Dataset entries:

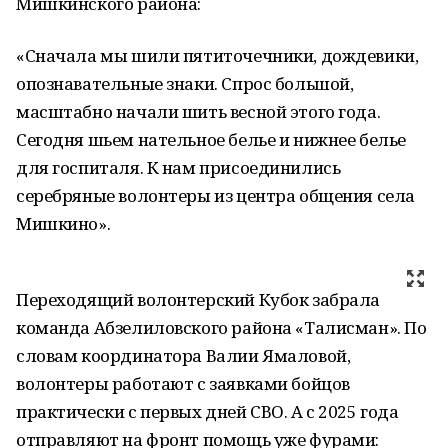
Мишкинского района:
«Сначала мы шили пятиточечники, дождевики,
опознавательные знаки. Спрос большой,
масштабно начали шить весной этого года.
Сегодня шьем нательное белье и нижнее белье
для госпиталя. К нам присоединились
серебряные волонтеры из центра общения села
Мишкино».
Переходящий волонтерский Кубок забрала
команда Абзелиловского района «Талисман». По
словам координатора Валии Ямаловой,
волонтеры работают с заявками бойцов
практически с первых дней СВО. А с 2025 года
отправляют на фронт помощь уже фурами:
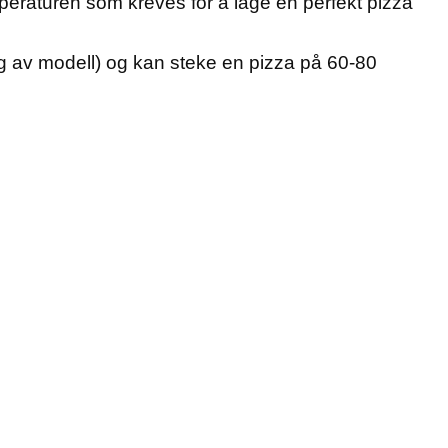
eraturen som kreves for å lage en perfekt pizza
g av modell) og kan steke en pizza på 60-80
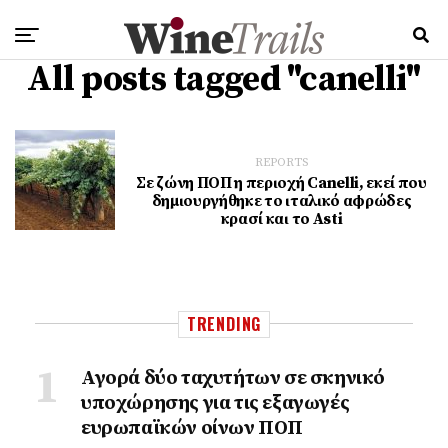
All posts tagged "canelli"
REPORTS
Σε ζώνη ΠΟΠ η περιοχή Canelli, εκεί που
δημιουργήθηκε το ιταλικό αφρώδες
κρασί και το Asti
TRENDING
Αγορά δύο ταχυτήτων σε σκηνικό
υποχώρησης για τις εξαγωγές
ευρωπαϊκών οίνων ΠΟΠ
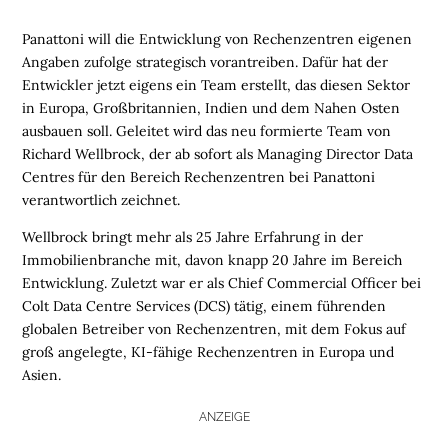
Panattoni will die Entwicklung von Rechenzentren eigenen
Angaben zufolge strategisch vorantreiben. Dafür hat der
Entwickler jetzt eigens ein Team erstellt, das diesen Sektor
in Europa, Großbritannien, Indien und dem Nahen Osten
ausbauen soll. Geleitet wird das neu formierte Team von
Richard Wellbrock, der ab sofort als Managing Director Data
Centres für den Bereich Rechenzentren bei Panattoni
verantwortlich zeichnet.
Wellbrock bringt mehr als 25 Jahre Erfahrung in der
Immobilienbranche mit, davon knapp 20 Jahre im Bereich
Entwicklung. Zuletzt war er als Chief Commercial Officer bei
Colt Data Centre Services (DCS) tätig, einem führenden
globalen Betreiber von Rechenzentren, mit dem Fokus auf
groß angelegte, KI-fähige Rechenzentren in Europa und
Asien.
ANZEIGE
H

- _What needs to be done_
Without the pictures, reproduce every entry exactly as written.

- _Result of this task_
Мишкинского района:
«Сначала мы шили пятиточечники, дождевики,
опознавательные знаки. Спрос большой,
масштабно начали шить весной этого года.
Сегодня шьем нательное белье и нижнее белье
для госпиталя. К нам присоединились
серебряные волонтеры из центра общения села
Мишкино».
Переходящий волонтерский Кубок забрала
команда Абзелиловского района «Талисман». По
словам координатора Валии Ямаловой,
волонтеры работают с заявками бойцов
практически с первых дней СВО. А с 2025 года
отправляют на фронт помощь уже фурами:
eraturen som kreves for å lage en perfekt pizza
g av modell) og kan steke en pizza på 60-80
All posts tagged "canelli"
REPORTS
Σε ζώνη ΠΟΠ η περιοχή Canelli, εκεί που
δημιουργήθηκε το ιταλικό αφρώδες
κρασί και το Asti
TRENDING
Αγορά δύο ταχυτήτων σε σκηνικό
υποχώρησης για τις εξαγωγές
ευρωπαϊκών οίνων ΠΟΠ
Panattoni will die Entwicklung von Rechenzentren eigenen
Angaben zufolge strategisch vorantreiben. Dafür hat der
Entwickler jetzt eigens ein Team erstellt, das diesen Sektor
in Europa, Großbritannien, Indien und dem Nahen Osten
ausbauen soll. Geleitet wird das neu formierte Team von
Richard Wellbrock, der ab sofort als Managing Director Data
Centres für den Bereich Rechenzentren bei Panattoni
verantwortlich zeichnet.
Wellbrock bringt mehr als 25 Jahre Erfahrung in der
Immobilienbranche mit, davon knapp 20 Jahre im Bereich
Entwicklung. Zuletzt war er als Chief Commercial Officer bei
Colt Data Centre Services (DCS) tätig, einem führenden
globalen Betreiber von Rechenzentren, mit dem Fokus auf
groß angelegte, KI-fähige Rechenzentren in Europa und
Asien.
ANZEIGE
H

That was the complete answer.